Analyzing functional magnetic resonance imaging (fMRI) data has revealed localized brain regions and functional networks that exhibit consistent properties across subjects. Moreover, alterations in such properties are often associated with mental illnesses, including major depressive disorder (MDD). Separate fMRI analyses are typically conducted to address objectives concerning localized brain activity patterns and functional networks (connectivity). A key statistical challenge is to develop methodology to address both of these objectives within a unified modeling framework. We present a Bayesian spatial model, extending work by Bowman et al., 2008, that yields inferences for both localized activation patterns and network properties. The extended model is applicable to both task and resting-state fMRI data. We perform estimation using MCMC methods implemented via Gibbs sampler. We apply our Bayesian model to data from an fMRI study of MDD.
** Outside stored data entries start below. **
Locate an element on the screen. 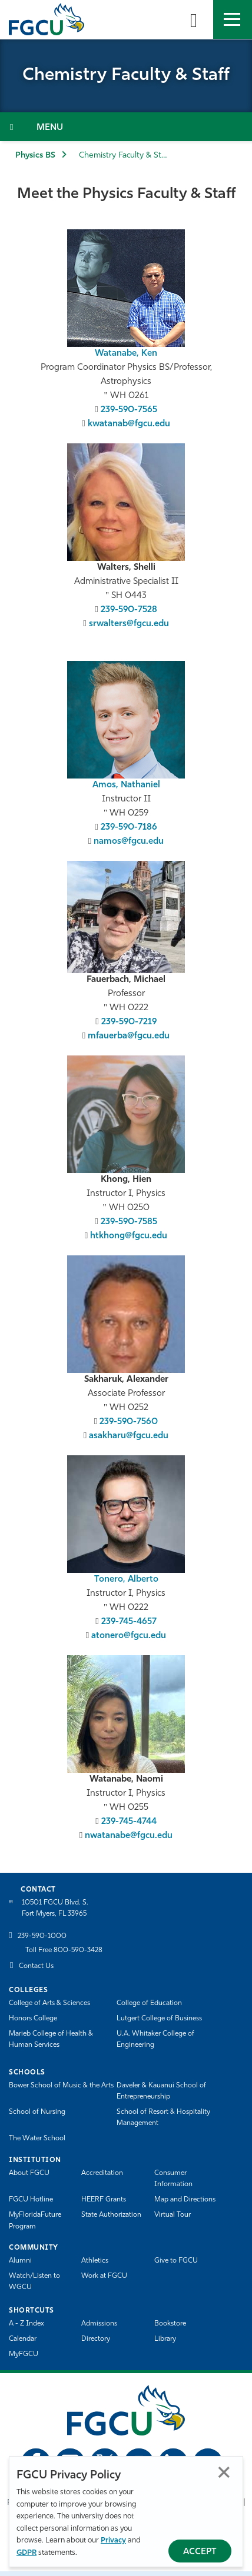 The height and width of the screenshot is (2576, 252). Alumni [Alumni Association] is located at coordinates (20, 2260).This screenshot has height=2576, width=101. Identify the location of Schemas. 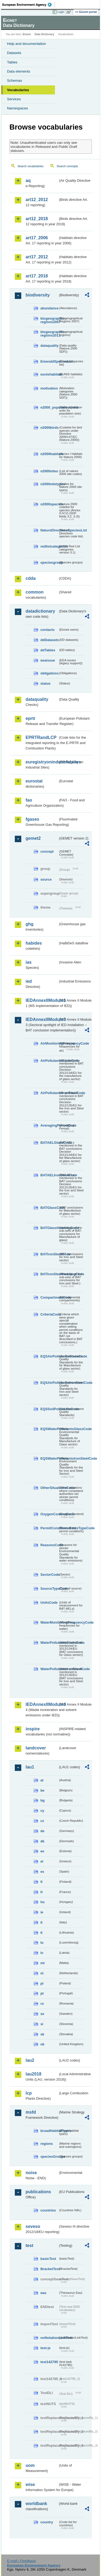
(14, 80).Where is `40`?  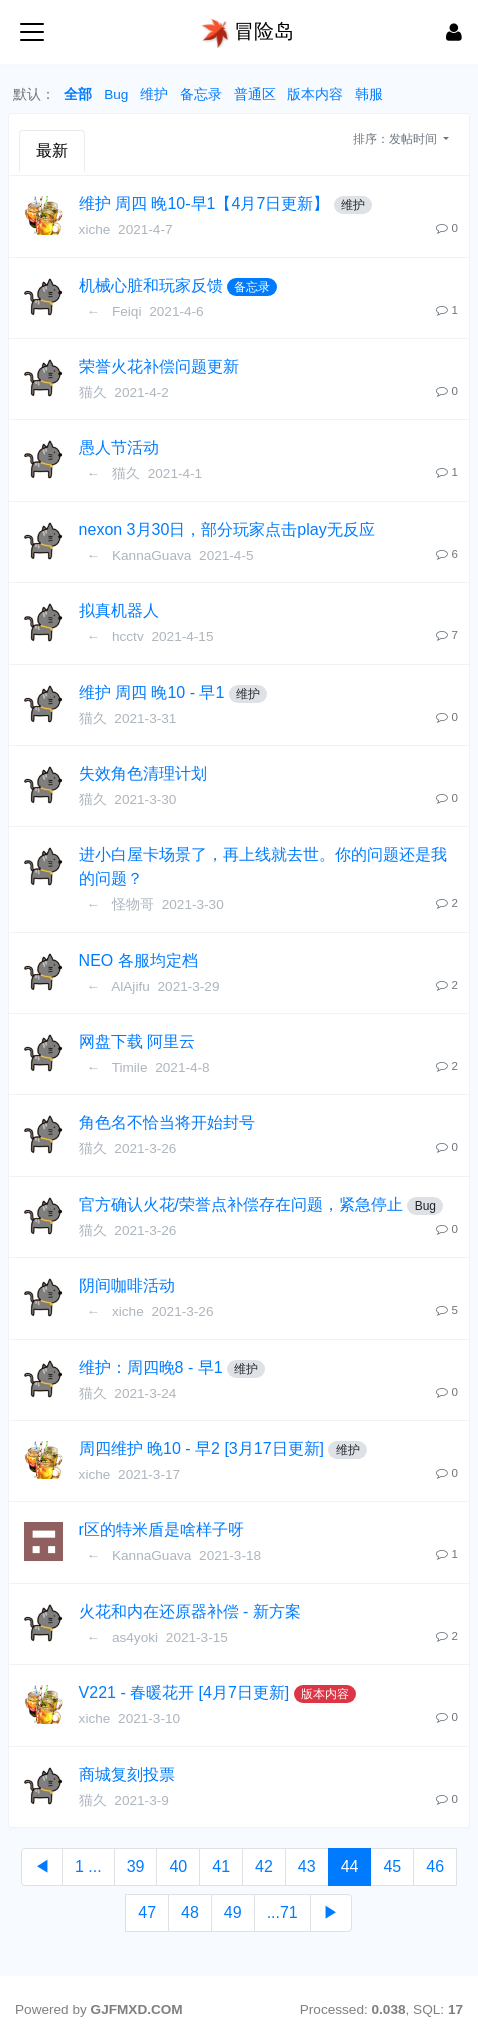 40 is located at coordinates (178, 1866).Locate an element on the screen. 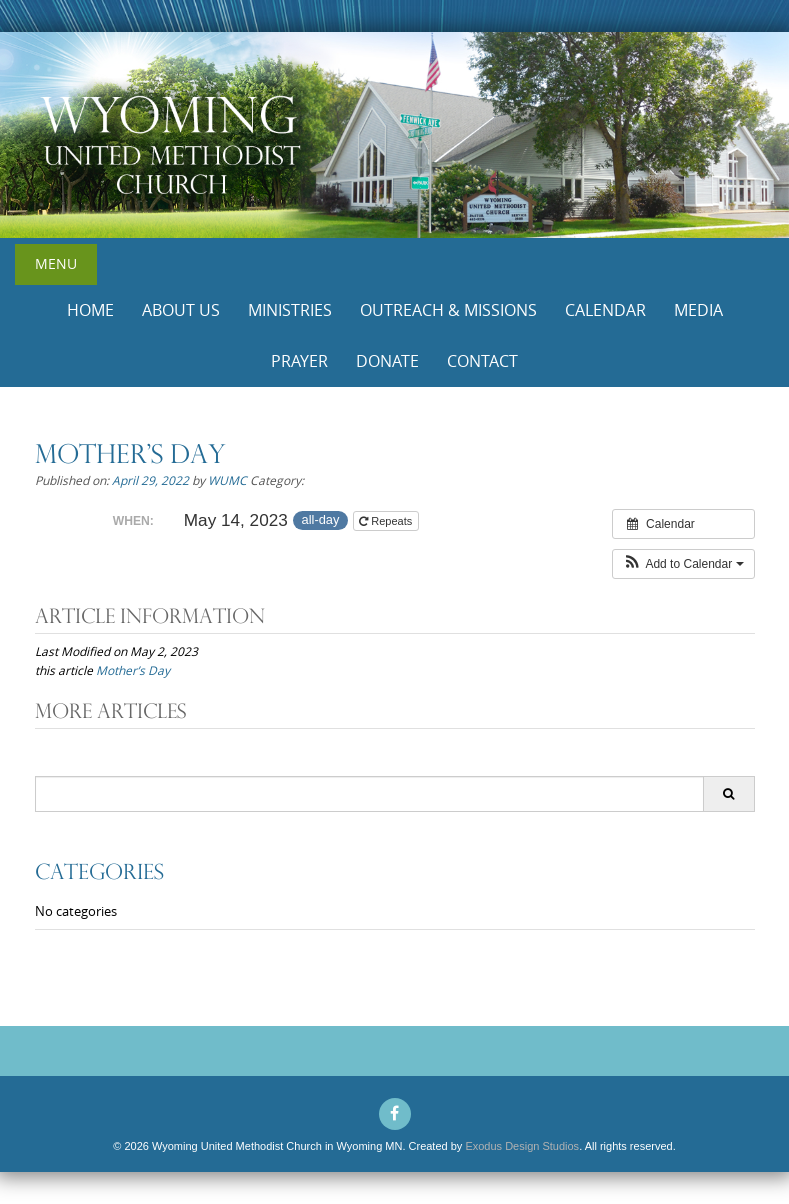 This screenshot has width=789, height=1204. Donate is located at coordinates (387, 361).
Keywords: Spatial modeling; Brain imaging; Bayesian modeling

Biography: DuBois Bowman is an Associate Professor of Biostatistics and Bioinformatics at Emory University and Director of the Center for Biomedical Imaging Statistics (CBIS) at Emory. He has built a program of research involving the development of statistical methods for brain imaging data, including fMRI, PET, and DTI. His methodological research interests focus on 1) spatio-temporal modeling of functional neuroimaging data, 2) characterizing functional connectivity in the brain, and 3) prediction, e.g. predicting brain responses to psychiatric treatments.